The central metal ion in this complex is \(\mathrm{Mn}\) (Manganese), and we need to find its electron configuration. The atomic number of manganese is 25, which corresponds to an electron configuration of \(\mathrm{1s^{2}2s^{2}2p^{6}3s^{2}3p^{6}4s^{2}3d^{5}}\) in its neutral state. However, we are given the \(\left[\mathrm{Mn}\left(\mathrm{NH}_{3}\right)_{6}\right]^{2+}\) cation, so we must remove 2 electrons from this configuration. These will be removed from the 4s shell, giving us a new electron configuration of \(\mathrm{1s^{2}2s^{2}2p^{6}3s^{2}3p^{6}3d^{5}}\) for the \(\mathrm{Mn}^{2+}\) ion, with 5 electrons in the \(d\) orbitals.

The ligand in this complex is \(\mathrm{NH}_{3}\) (Ammonia). Ammonia is considered a weak field ligand, meaning it does not cause significant splitting of the \(d\) orbitals in the energy-level diagram.
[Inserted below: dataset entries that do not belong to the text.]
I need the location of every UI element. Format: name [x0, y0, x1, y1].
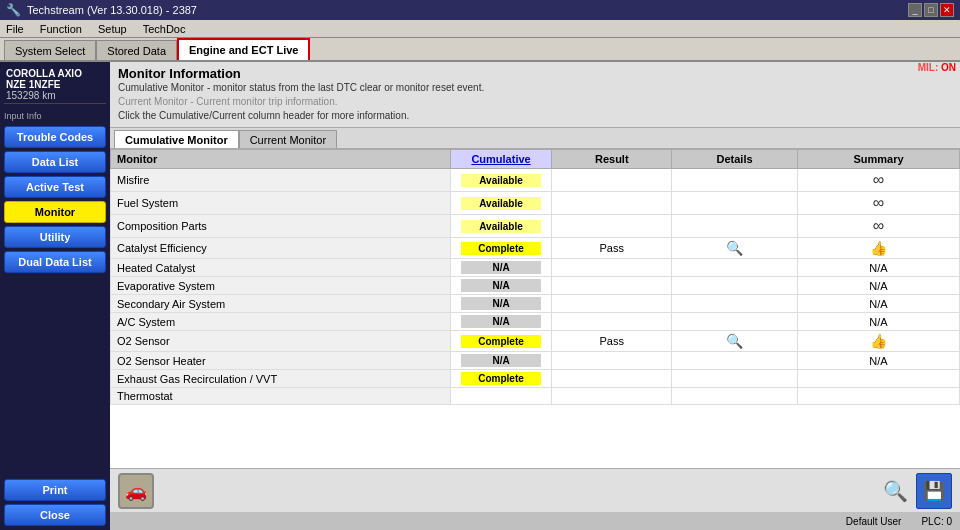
- monitor-button[interactable]: Monitor: [4, 201, 106, 223]
- table-row: Composition PartsAvailable∞: [111, 215, 960, 238]
- col-details: Details: [672, 150, 798, 169]
- summary-cell: [797, 370, 959, 388]
- mil-indicator: MIL: ON: [918, 62, 956, 73]
- result-cell: Pass: [552, 238, 672, 259]
- utility-button[interactable]: Utility: [4, 226, 106, 248]
- summary-cell: N/A: [797, 352, 959, 370]
- summary-cell: N/A: [797, 277, 959, 295]
- monitor-name-cell: O2 Sensor Heater: [111, 352, 451, 370]
- monitor-name-cell: Secondary Air System: [111, 295, 451, 313]
- monitor-table: Monitor Cumulative Result Details Summar…: [110, 149, 960, 405]
- monitor-info-title: Monitor Information: [118, 66, 952, 81]
- summary-cell: ∞: [797, 169, 959, 192]
- bottom-icon-left[interactable]: 🚗: [118, 473, 154, 509]
- dual-data-list-button[interactable]: Dual Data List: [4, 251, 106, 273]
- sidebar: COROLLA AXIO NZE 1NZFE 153298 km Input I…: [0, 62, 110, 530]
- result-cell: [552, 169, 672, 192]
- result-cell: [552, 295, 672, 313]
- click-hint: Click the Cumulative/Current column head…: [118, 109, 952, 123]
- details-search-icon[interactable]: 🔍: [726, 333, 743, 349]
- menu-techdoc[interactable]: TechDoc: [141, 23, 188, 35]
- save-button-bottom[interactable]: 💾: [916, 473, 952, 509]
- status-bar: Default User PLC: 0: [110, 512, 960, 530]
- print-button[interactable]: Print: [4, 479, 106, 501]
- monitor-name-cell: A/C System: [111, 313, 451, 331]
- details-cell: [672, 388, 798, 405]
- cumulative-status-cell: N/A: [450, 352, 552, 370]
- cumulative-status-cell: Available: [450, 169, 552, 192]
- result-cell: [552, 277, 672, 295]
- mil-label: MIL:: [918, 62, 939, 73]
- close-button-sidebar[interactable]: Close: [4, 504, 106, 526]
- car-icon: 🚗: [125, 480, 147, 502]
- infinity-icon: ∞: [873, 171, 884, 188]
- inner-tab-bar: Cumulative Monitor Current Monitor: [110, 128, 960, 149]
- table-row: O2 SensorCompletePass🔍👍: [111, 331, 960, 352]
- details-cell: [672, 259, 798, 277]
- monitor-name-cell: Composition Parts: [111, 215, 451, 238]
- menu-file[interactable]: File: [4, 23, 26, 35]
- tab-cumulative-monitor[interactable]: Cumulative Monitor: [114, 130, 239, 148]
- tab-system-select[interactable]: System Select: [4, 40, 96, 60]
- monitor-name-cell: Misfire: [111, 169, 451, 192]
- table-row: Evaporative SystemN/AN/A: [111, 277, 960, 295]
- table-row: Secondary Air SystemN/AN/A: [111, 295, 960, 313]
- tab-current-monitor[interactable]: Current Monitor: [239, 130, 337, 148]
- content-area: Monitor Information Cumulative Monitor -…: [110, 62, 960, 530]
- col-summary: Summary: [797, 150, 959, 169]
- summary-cell: 👍: [797, 331, 959, 352]
- cumulative-status-cell: [450, 388, 552, 405]
- result-cell: [552, 313, 672, 331]
- details-cell[interactable]: 🔍: [672, 238, 798, 259]
- thumbs-up-icon: 👍: [870, 240, 887, 256]
- data-list-button[interactable]: Data List: [4, 151, 106, 173]
- col-cumulative[interactable]: Cumulative: [450, 150, 552, 169]
- details-cell: [672, 169, 798, 192]
- summary-cell: [797, 388, 959, 405]
- menu-function[interactable]: Function: [38, 23, 84, 35]
- trouble-codes-button[interactable]: Trouble Codes: [4, 126, 106, 148]
- details-cell: [672, 313, 798, 331]
- monitor-name-cell: Catalyst Efficiency: [111, 238, 451, 259]
- mil-status: ON: [941, 62, 956, 73]
- title-bar: 🔧 Techstream (Ver 13.30.018) - 2387 _ □ …: [0, 0, 960, 20]
- vehicle-model: COROLLA AXIO NZE 1NZFE: [6, 68, 104, 90]
- cumulative-status-cell: N/A: [450, 313, 552, 331]
- search-icon-bottom[interactable]: 🔍: [883, 479, 908, 503]
- table-row: Fuel SystemAvailable∞: [111, 192, 960, 215]
- details-cell: [672, 215, 798, 238]
- result-cell: [552, 352, 672, 370]
- infinity-icon: ∞: [873, 217, 884, 234]
- details-cell[interactable]: 🔍: [672, 331, 798, 352]
- table-row: Exhaust Gas Recirculation / VVTComplete: [111, 370, 960, 388]
- result-cell: [552, 370, 672, 388]
- monitor-name-cell: Fuel System: [111, 192, 451, 215]
- tab-engine-ect-live[interactable]: Engine and ECT Live: [177, 38, 310, 60]
- cumulative-status-cell: Complete: [450, 331, 552, 352]
- table-row: O2 Sensor HeaterN/AN/A: [111, 352, 960, 370]
- details-cell: [672, 277, 798, 295]
- cumulative-status-cell: Available: [450, 215, 552, 238]
- details-cell: [672, 295, 798, 313]
- tab-stored-data[interactable]: Stored Data: [96, 40, 177, 60]
- active-test-button[interactable]: Active Test: [4, 176, 106, 198]
- details-search-icon[interactable]: 🔍: [726, 240, 743, 256]
- cumulative-desc: Cumulative Monitor - monitor status from…: [118, 81, 952, 95]
- monitor-info-header: Monitor Information Cumulative Monitor -…: [110, 62, 960, 128]
- monitor-name-cell: Evaporative System: [111, 277, 451, 295]
- window-controls[interactable]: _ □ ✕: [908, 3, 954, 17]
- maximize-button[interactable]: □: [924, 3, 938, 17]
- table-row: A/C SystemN/AN/A: [111, 313, 960, 331]
- menu-setup[interactable]: Setup: [96, 23, 129, 35]
- summary-cell: N/A: [797, 259, 959, 277]
- cumulative-status-cell: Available: [450, 192, 552, 215]
- thumbs-up-icon: 👍: [870, 333, 887, 349]
- minimize-button[interactable]: _: [908, 3, 922, 17]
- details-cell: [672, 192, 798, 215]
- save-icon: 💾: [923, 480, 945, 502]
- close-button[interactable]: ✕: [940, 3, 954, 17]
- cumulative-status-cell: N/A: [450, 277, 552, 295]
- cumulative-status-cell: N/A: [450, 295, 552, 313]
- details-cell: [672, 370, 798, 388]
- infinity-icon: ∞: [873, 194, 884, 211]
In an octahedral complex with weak-field ligands, the energy-level diagram for the \(d\) orbitals is split into a lower energy \(t_{2g}\) set consisting of three degenerate orbitals (\(d_{xy}\), \(d_{xz}\), and \(d_{yz}\)) and a higher energy \(e_{g}\) set consisting of two degenerate orbitals (\(d_{x^{2}-y^{2}}\) and \(d_{z^{2}}\)). Since the ligand is weak-field, the energy difference between the \(d\) orbitals is small, and the electrons will fill the orbitals according to Hund's rule (maximizing the number of unpaired electrons with parallel spins). There are 5 electrons in the \(d\) orbitals for the \(\mathrm{Mn}^{2+}\) ion, so they will fill the orbitals in the following manner: - 3 electrons in the \(t_{2g}\) set, one in each orbital - 2 electrons in the \(e_{g}\) set, one in each orbital The energy-level diagram shows five unpaired electrons, as given in the exercise.

We filled the \(d\) orbitals by maximizing the number of unpaired electrons, meaning the electrons occupy all orbitals before starting to pair up. This configuration indicates that the complex \(\left[\mathrm{Mn}\left(\mathrm{NH}_{3}\right)_{6}\right]^{2+}\) is a high-spin complex.